# xd40 holster



## david paul (Feb 24, 2010)

I recently purchased a Springfield XD40 sub compact. I'm looking for a good conceal carrry holster. I run a towing company so i'm constantly in and out of the truck. I want a leather holster that holds it high. I also want a thumb break & a closed muzzle (so I eliminate the chance of damaging the end of my gun crawling up under cars) I have seen quite a few holsters but I can't seem to find a closed muzzle. Does anyone have any suggestions? Any help would be appreciated. THANKS


----------



## terryger (Feb 1, 2010)

galco, desantis , bianchi, all make good ones. there are plenty others too depending on how much you want to spend and how long you want to wait to get one. 

get a cold drink, some chips and a few hours to set aside and then google holsters. :anim_lol::anim_lol:


----------



## mapcase (Oct 21, 2009)

I ordered one from Falco Holsters (through Ebay) which is leather with a thumbreak. Covers the muzzle, but is open at the bottom, however it's an Inside-the-Waistband one, so the muzzle shouldn't get too much wear or debris. It just has the clip on it, no actual belt loops

Haven't received it yet so don't know the actual quality. They're in one of the Eastern European countries. Their website is falcoholsters.com

Good luck and let us know what you decide on (I'm interested in what you find out there... this was the best I could find wanting some of the same features as you for the same gun)

Chris


----------



## jdeere9750 (Nov 28, 2008)

david paul said:


> I recently purchased a Springfield XD40 sub compact. I'm looking for a good conceal carrry holster. I run a towing company so i'm constantly in and out of the truck. I want a leather holster that holds it high. I also want a thumb break & a closed muzzle (so I eliminate the chance of damaging the end of my gun crawling up under cars) I have seen quite a few holsters but I can't seem to find a closed muzzle. Does anyone have any suggestions? Any help would be appreciated. THANKS


Are you wanting an OWB holster? I assume that's what you're looking for since your worried about potential damage to the gun due to the open end of the holster. If you're wanting to keep it concealed, I'd kinda lean towards an IWB option. Just a thought.


----------



## david paul (Feb 24, 2010)

Yes I'm looking for a owb. With this spare tire I carry around I don't think a iwb will be very comfortable. I can't find 1 with a closed muzzle so Im thinking about the Blackhawk 3 slot pancake or the Gould & Goodrich 3 slot pancake. What do you think?


----------



## jdeere9750 (Nov 28, 2008)

david paul said:


> Yes I'm looking for a owb. With this spare tire I carry around I don't think a iwb will be very comfortable. I can't find 1 with a closed muzzle so Im thinking about the Blackhawk 3 slot pancake or the Gould & Goodrich 3 slot pancake. What do you think?

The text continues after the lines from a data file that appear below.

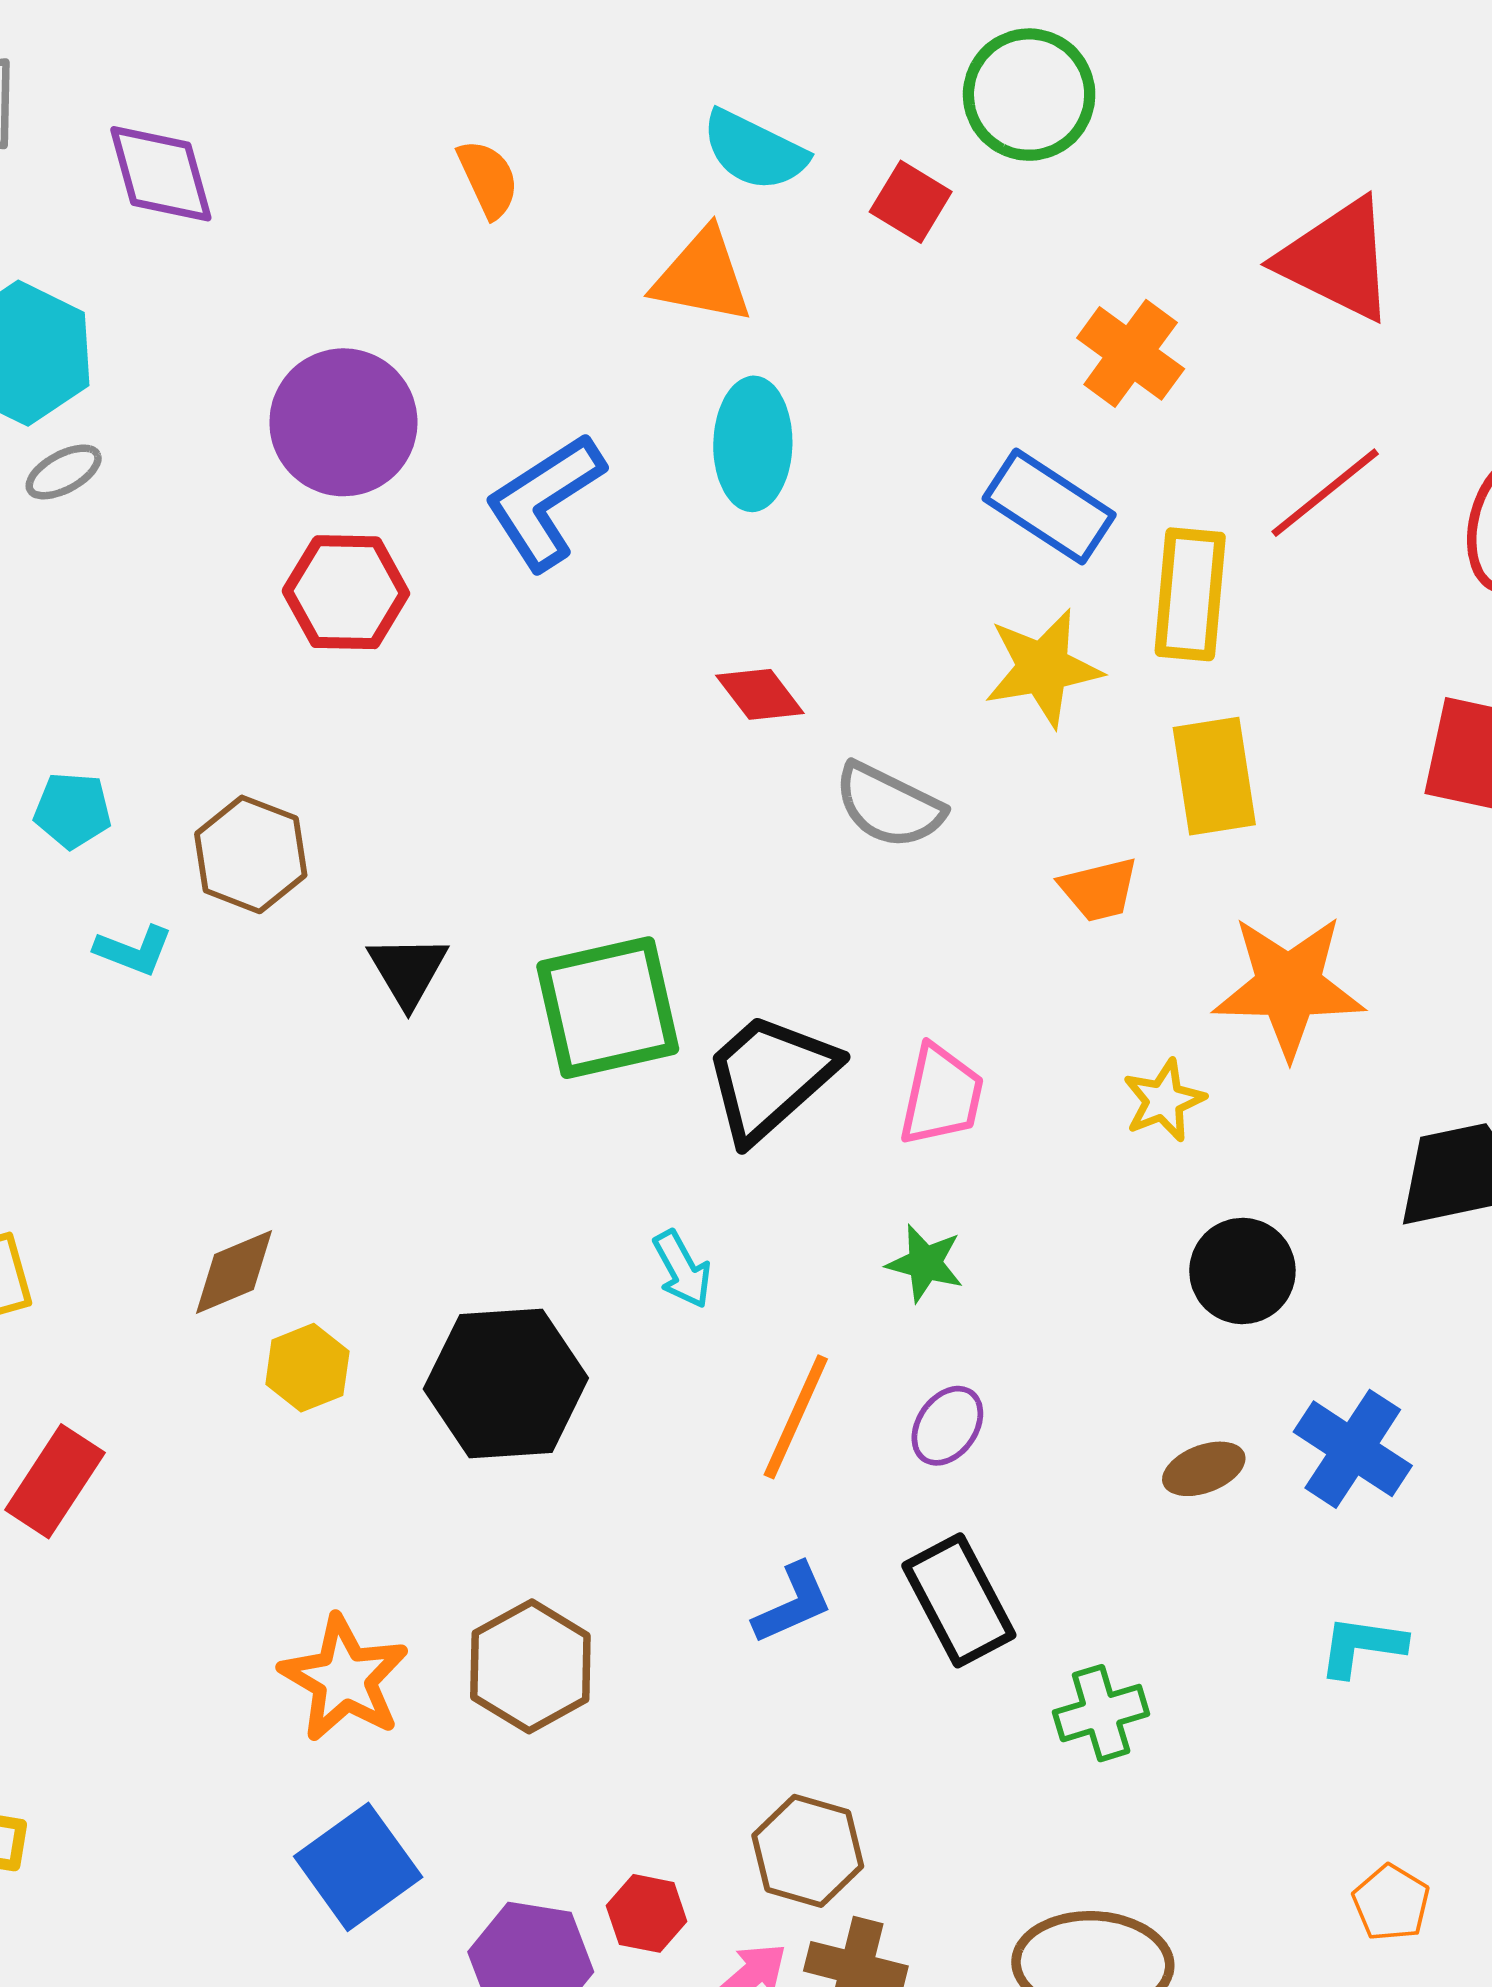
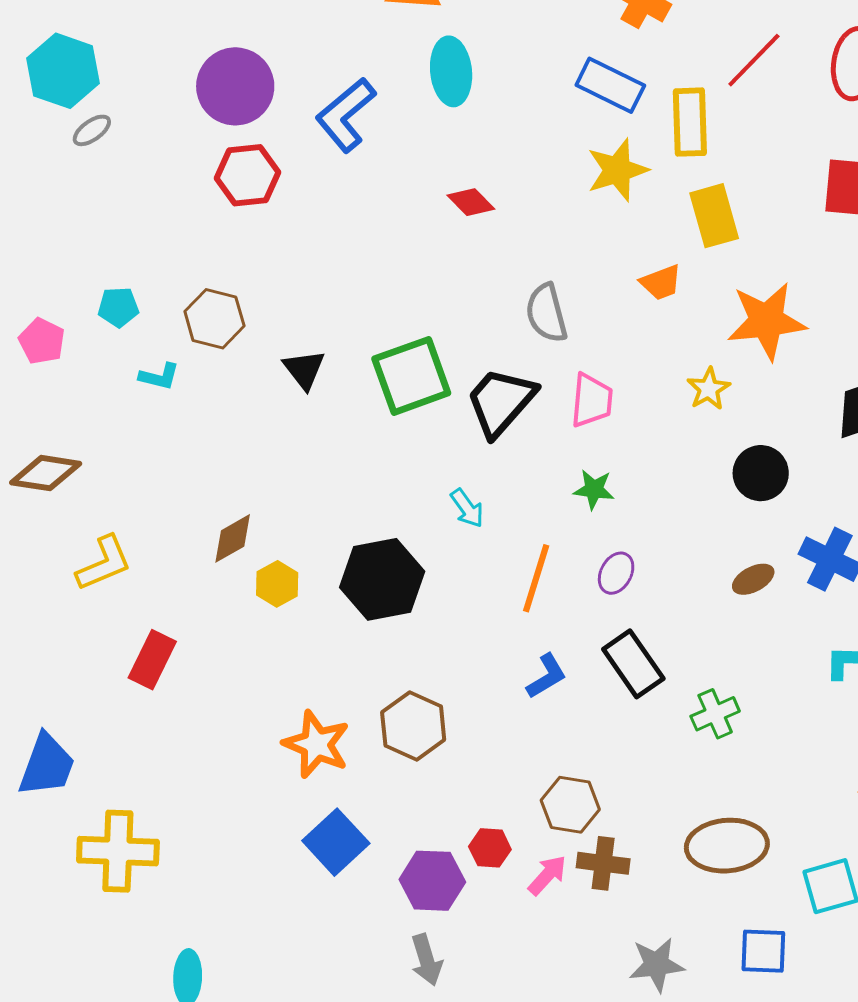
gray semicircle: (889, 806) -> (546, 313), moved, turned 56

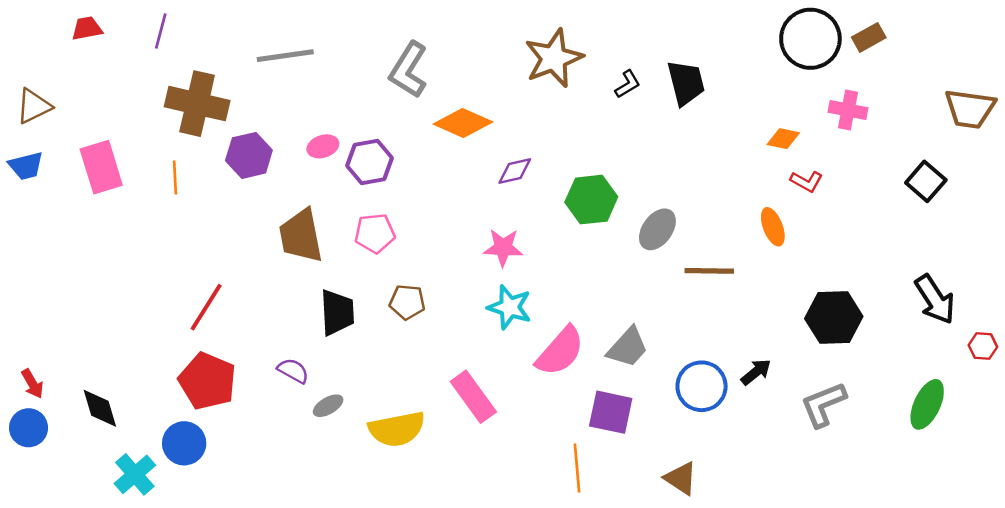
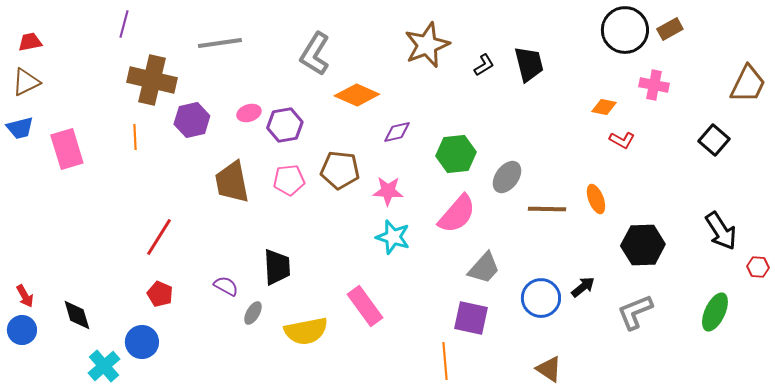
red trapezoid: (87, 28) -> (30, 42), moved
brown trapezoid: (970, 109) -> (748, 84), turned -72
pink rectangle: (101, 167) -> (67, 149), moved
orange ellipse: (773, 227) -> (596, 199), moved
brown pentagon: (407, 302) -> (340, 170), moved, size x1.4
black trapezoid: (337, 312) -> (277, 267), moved
pink semicircle: (560, 351) -> (457, 214), moved
red pentagon: (207, 381) -> (160, 294), size x0.6
gray ellipse: (328, 406) -> (253, 313), turned -30
brown triangle: (681, 478) -> (549, 369), moved

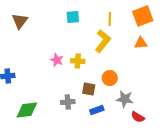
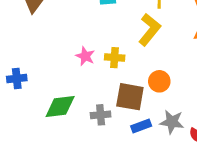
brown square: (89, 89) -> (130, 97), size x1.5
gray star: (125, 99) -> (172, 122), moved
green diamond: (27, 110) -> (60, 106), moved

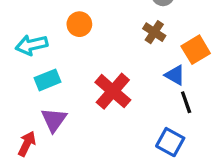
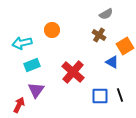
black line: (186, 102) -> (120, 95), moved
blue square: (170, 142) -> (100, 96), moved, turned -30

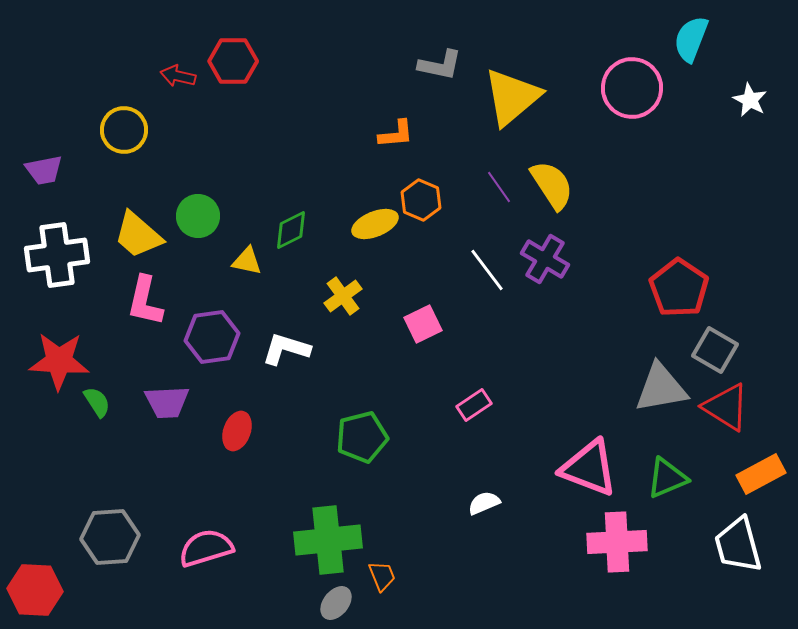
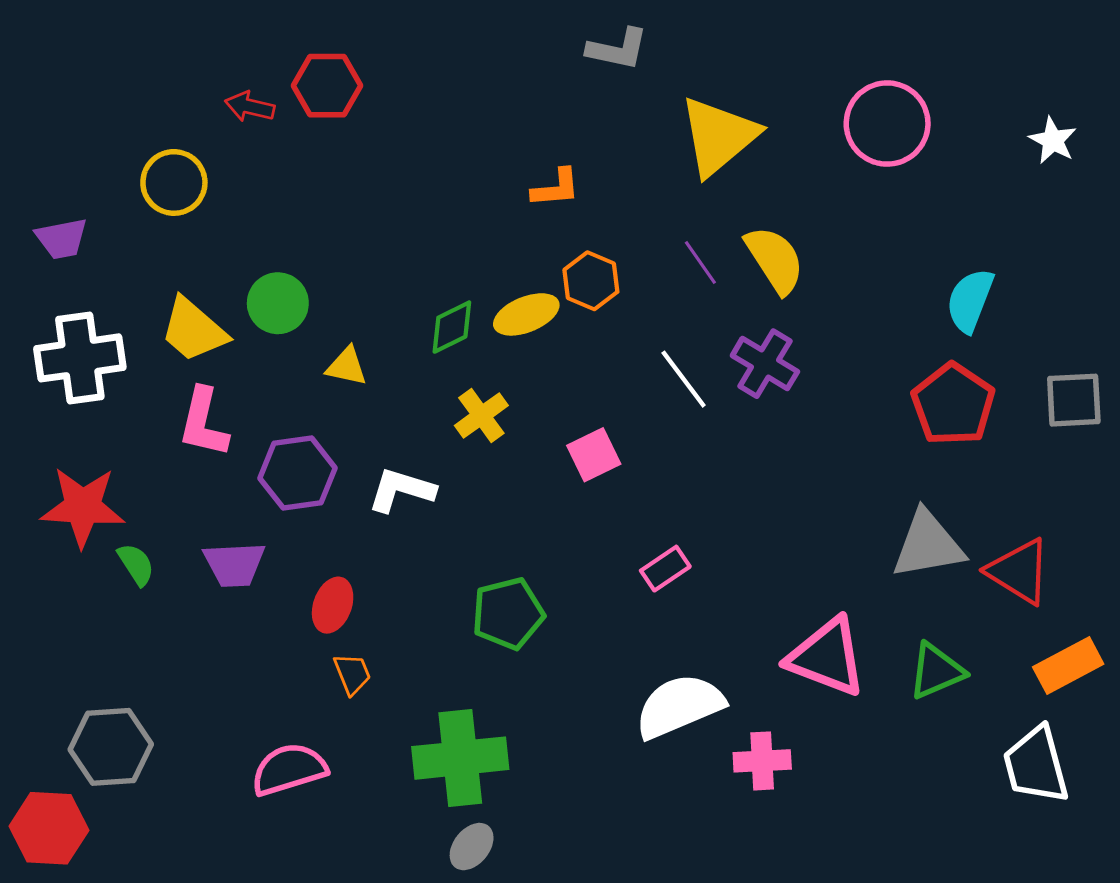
cyan semicircle: (691, 39) -> (970, 300), moved
gray L-shape: (440, 65) -> (618, 49), moved
green diamond: (291, 230) -> (452, 327), moved
gray square: (715, 350) -> (1074, 400), moved, turned -33
white semicircle: (484, 503) -> (679, 706), size x2.0
gray hexagon: (110, 537) -> (111, 747), moved
pink cross: (617, 542) -> (762, 761), moved, size x0.7
orange trapezoid: (382, 576) -> (352, 674), moved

It's been a while since I've checked in here, and I see you haven't got any more replies on your holster question. Don't know if you've gotten one or not, but I'm afraid I won't be much help to you anymore. I don't have any experience carrying OWB, and I don't have any experience with either Blackhawk or G&G. I know that Devil'sJohnson has said that he really likes his Gould IWB holster, and I think they make some good holsters.

The only thing I can tell you is that I have a High Noon holster, and I am pleased with it. Fair price, good quality, and they make them for several makes/models of guns. They've got several OWB options, most of which will fit your gun. Here's their site: http://www.highnoonholsters.com/Product_Line/Belt_Holsters/belt_holsters.html

Outside of that, I'm not much help. Good Luck!


----------



## david paul (Feb 24, 2010)

Ok I went with th Galco m7x matrix holster. It is a total different holster than what I was wanting. But I put it on & it felt good. Very easy to conceal with just a t shirt. So for now I'm happy with what I have.


----------



## jdeere9750 (Nov 28, 2008)

david paul said:


> Ok I went with th Galco m7x matrix holster. It is a total different holster than what I was wanting. But I put it on & it felt good. Very easy to conceal with just a t shirt. So for now I'm happy with what I have.


Glad to hear you found one you like. Good luck with it.


----------